A abamectina já é proibida na União Europeia. De acordo com nota da Anvisa, a substância “apresenta resultados preocupantes relativos à toxicidade aguda e suspeita de toxicidade reprodutiva dessa substância e de seus metabólitos”. Outro grave problema deste químico está na contaminação de recursos hídricos consequentes de seu uso no solo. Sobre o tiram, estudos indicam ser “provocador de efeitos neurocomportamentais, como ataxia, convulsões, letargia e malformações fetais severas, devido à existência de dissulfeto de carbono dentro de sua composição”.
“São estarrecedoras as conclusões da Fundação Oswaldo Cruz acerca do uso de abamectina, utilizando-se como base pesquisas experimentais realizadas em camundongos, macacos, cães ou coelhos, quando todos eles apresentaram sintomas e danosos que vão desde a irritação da pele até perda de peso, taquicardia e mutações no DNA” – Luciana Raquel Tolentino de Moura, 7ª Vara da Justiça Federal do DF
Além da proibição imediata de novas licenças para produtos à base destes três químicos e do prazo de 30 dias para retirada de mercado de produtos anteriormente licenciados, foi dado o prazo de 31 de dezembro deste ano à Anvisa para que finalize a reavaliação toxicológica das três substâncias. Esta reavaliação se arrasta desde 2008 – no Brasil, uma vez dada a licença a um agrotóxico, ela é permanente, podendo ser alterada somente mediante novo estudo. A multa estipulada, caso o prazo não seja respeitado, é de R$ 10 mil por dia.

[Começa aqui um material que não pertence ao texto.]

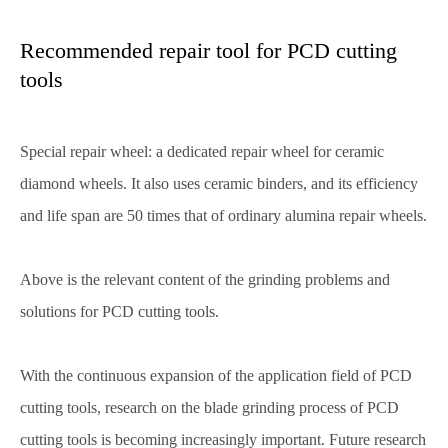
Recommended repair tool for PCD cutting
tools
Special repair wheel: a dedicated repair wheel for ceramic
diamond wheels. It also uses ceramic binders, and its efficiency
and life span are 50 times that of ordinary alumina repair wheels.
Above is the relevant content of the grinding problems and
solutions for PCD cutting tools.
With the continuous expansion of the application field of PCD
cutting tools, research on the blade grinding process of PCD
cutting tools is becoming increasingly important. Future research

Movido pelo Ministério Público Federal, o processo corre desde 2014. Leia AQUI a decisão judicial na íntegra (na nova janela, vá até a aba “Inteiro Teor” e acesse a última decisão, de 03/08/2018).
PL DOS AGROTÓXICOS
Os agrotóxicos são prejudiciais tanto a quem aplica o veneno quanto a quem o consome; e se beneficiam deste envenenamento geral da população apenas grandes empresas como Monsanto, Bayer, Syngenta ou Taminco, todas citadas no processo, além dos grandes produtores de soja e outras monoculturas, que usam amplamente venenos em sua produção e lutam contra a proibição destes químicos – e, em consequência, contra a saúde pública.
Recentemente, veio à tona um projeto de lei (PL), em trâmite no Congresso Nacional, que pretende flexibilizar a concessão de registros para agrotóxicos. Em nota, o MPF destaca os riscos desta medida, que “está na contramão da preocupação mundial com o meio ambiente e a saúde”. Pesquisadoras e pesquisadores da Abrasco e da Associação Brasileira de Agroecologia lançaram recentemente um dossiê científico contra o PL, também o condenando.